Segment Start: Task data

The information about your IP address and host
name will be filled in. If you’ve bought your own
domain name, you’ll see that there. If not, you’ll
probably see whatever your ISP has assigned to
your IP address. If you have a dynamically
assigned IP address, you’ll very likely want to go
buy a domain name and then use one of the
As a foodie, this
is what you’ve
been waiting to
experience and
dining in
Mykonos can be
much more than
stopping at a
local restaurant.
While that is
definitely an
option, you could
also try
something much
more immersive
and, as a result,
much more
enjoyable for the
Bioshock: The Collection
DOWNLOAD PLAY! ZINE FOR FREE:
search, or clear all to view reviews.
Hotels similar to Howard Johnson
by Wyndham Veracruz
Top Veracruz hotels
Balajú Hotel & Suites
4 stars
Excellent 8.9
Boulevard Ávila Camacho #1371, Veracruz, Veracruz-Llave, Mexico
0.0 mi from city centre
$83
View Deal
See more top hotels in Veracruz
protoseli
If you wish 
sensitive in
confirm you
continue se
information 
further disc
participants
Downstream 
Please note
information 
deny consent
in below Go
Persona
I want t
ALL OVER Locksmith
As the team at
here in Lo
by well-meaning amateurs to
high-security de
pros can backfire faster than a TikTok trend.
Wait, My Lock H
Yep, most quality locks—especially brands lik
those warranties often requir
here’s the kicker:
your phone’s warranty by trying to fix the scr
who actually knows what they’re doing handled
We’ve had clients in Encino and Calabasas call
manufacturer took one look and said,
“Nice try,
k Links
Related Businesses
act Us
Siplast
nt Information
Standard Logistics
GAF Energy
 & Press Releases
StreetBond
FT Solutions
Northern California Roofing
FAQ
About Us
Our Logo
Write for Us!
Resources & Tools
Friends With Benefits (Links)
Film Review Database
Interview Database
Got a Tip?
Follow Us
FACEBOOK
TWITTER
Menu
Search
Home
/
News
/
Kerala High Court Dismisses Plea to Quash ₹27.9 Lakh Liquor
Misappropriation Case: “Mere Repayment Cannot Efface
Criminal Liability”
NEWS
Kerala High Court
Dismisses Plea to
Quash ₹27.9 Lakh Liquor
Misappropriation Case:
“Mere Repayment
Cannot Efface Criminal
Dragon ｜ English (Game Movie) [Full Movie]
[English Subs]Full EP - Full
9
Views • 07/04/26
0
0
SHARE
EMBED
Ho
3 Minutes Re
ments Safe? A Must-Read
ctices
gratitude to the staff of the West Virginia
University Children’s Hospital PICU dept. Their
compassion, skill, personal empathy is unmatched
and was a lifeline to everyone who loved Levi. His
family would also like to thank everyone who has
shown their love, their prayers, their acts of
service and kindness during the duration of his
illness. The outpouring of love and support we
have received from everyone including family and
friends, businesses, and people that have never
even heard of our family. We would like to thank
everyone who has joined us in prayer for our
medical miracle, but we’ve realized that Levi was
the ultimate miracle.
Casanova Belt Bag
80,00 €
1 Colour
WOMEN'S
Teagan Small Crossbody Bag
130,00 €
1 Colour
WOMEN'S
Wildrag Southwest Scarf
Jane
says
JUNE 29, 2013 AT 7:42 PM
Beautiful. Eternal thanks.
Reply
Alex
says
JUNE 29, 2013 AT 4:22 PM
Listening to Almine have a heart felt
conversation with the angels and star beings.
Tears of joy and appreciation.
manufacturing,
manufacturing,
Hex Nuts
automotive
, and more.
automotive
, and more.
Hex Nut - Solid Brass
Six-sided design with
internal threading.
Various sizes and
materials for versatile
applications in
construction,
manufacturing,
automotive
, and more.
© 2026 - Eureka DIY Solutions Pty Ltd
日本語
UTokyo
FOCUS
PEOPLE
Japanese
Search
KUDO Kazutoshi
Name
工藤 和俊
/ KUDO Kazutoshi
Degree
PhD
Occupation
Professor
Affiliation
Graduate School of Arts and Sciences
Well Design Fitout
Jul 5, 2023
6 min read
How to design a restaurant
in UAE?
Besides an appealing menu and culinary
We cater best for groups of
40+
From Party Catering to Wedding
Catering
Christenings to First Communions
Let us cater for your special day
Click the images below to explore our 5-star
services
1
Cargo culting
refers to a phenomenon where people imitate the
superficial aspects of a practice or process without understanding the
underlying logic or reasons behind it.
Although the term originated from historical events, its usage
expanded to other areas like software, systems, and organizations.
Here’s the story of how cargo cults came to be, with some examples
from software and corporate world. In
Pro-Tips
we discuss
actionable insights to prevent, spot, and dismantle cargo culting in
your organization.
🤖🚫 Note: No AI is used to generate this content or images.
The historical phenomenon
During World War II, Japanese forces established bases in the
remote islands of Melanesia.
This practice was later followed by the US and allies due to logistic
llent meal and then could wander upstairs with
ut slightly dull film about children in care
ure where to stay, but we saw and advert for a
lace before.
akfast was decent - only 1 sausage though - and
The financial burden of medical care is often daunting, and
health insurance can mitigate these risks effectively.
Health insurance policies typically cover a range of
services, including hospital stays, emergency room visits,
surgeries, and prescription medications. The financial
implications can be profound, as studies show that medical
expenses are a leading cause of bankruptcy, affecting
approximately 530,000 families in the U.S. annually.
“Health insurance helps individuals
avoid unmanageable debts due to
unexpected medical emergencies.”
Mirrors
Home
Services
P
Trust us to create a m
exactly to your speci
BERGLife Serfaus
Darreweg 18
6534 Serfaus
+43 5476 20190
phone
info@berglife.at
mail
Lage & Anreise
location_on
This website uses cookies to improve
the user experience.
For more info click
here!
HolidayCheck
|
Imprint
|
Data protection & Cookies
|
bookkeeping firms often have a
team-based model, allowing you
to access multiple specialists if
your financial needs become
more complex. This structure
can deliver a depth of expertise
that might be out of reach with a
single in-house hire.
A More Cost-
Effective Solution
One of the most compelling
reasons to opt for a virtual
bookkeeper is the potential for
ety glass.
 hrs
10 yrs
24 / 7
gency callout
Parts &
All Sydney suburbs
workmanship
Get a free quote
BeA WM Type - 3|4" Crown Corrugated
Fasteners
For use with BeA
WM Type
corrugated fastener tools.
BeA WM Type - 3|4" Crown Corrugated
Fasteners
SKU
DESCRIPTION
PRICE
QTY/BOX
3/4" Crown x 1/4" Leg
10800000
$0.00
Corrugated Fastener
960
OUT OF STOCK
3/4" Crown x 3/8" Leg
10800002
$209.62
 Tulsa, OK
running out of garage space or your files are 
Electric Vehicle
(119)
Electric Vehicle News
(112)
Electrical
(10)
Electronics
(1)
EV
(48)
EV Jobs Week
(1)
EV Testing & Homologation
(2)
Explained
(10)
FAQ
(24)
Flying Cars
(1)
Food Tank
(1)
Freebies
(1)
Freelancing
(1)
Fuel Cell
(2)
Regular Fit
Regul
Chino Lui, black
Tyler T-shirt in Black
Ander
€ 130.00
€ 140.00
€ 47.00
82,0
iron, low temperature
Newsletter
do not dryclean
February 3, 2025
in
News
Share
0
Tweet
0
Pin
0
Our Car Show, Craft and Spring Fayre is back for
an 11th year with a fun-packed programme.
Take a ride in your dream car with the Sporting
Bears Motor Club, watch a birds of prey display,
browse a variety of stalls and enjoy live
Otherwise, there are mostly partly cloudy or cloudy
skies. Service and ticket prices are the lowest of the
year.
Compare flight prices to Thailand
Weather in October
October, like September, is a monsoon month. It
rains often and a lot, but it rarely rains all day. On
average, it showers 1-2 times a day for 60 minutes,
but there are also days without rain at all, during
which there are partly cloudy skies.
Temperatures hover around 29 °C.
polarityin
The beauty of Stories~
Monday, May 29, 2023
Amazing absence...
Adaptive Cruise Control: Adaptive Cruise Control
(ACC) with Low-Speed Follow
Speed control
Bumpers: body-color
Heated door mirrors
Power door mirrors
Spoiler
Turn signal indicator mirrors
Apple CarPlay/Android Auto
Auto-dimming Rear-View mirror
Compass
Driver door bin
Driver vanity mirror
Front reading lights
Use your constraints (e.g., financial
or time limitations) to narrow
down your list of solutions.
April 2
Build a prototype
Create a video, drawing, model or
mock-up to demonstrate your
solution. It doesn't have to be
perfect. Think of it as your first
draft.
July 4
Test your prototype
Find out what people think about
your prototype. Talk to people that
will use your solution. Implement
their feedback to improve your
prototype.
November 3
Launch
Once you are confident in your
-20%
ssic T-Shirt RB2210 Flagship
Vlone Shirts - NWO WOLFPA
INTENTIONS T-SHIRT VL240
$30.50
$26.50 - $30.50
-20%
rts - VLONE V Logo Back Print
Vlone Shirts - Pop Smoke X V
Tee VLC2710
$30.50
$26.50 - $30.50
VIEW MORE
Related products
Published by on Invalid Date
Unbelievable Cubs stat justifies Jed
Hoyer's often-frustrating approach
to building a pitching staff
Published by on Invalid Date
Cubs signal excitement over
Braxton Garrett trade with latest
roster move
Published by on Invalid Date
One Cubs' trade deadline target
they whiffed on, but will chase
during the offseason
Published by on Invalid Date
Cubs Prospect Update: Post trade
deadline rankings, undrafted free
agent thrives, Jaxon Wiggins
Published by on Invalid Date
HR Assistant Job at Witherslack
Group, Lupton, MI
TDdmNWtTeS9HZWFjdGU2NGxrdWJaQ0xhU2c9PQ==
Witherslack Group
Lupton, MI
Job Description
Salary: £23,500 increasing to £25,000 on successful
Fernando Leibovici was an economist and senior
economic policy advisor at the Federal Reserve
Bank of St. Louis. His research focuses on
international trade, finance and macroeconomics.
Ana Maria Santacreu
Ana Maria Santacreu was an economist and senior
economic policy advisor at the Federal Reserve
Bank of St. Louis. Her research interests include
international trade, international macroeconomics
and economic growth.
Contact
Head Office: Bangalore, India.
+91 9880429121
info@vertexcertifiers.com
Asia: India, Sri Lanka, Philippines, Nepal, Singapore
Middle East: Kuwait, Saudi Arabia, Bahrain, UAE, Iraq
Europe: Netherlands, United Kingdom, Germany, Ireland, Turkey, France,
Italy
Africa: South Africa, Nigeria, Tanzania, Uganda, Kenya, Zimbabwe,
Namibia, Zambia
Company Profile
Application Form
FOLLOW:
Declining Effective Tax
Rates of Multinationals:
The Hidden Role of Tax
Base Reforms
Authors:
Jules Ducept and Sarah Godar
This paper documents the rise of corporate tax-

Segment End: Task data

Aim of the task:
State how many lines of the records hold the string "Dismisses", and nothing else.

Result of this exercise:
2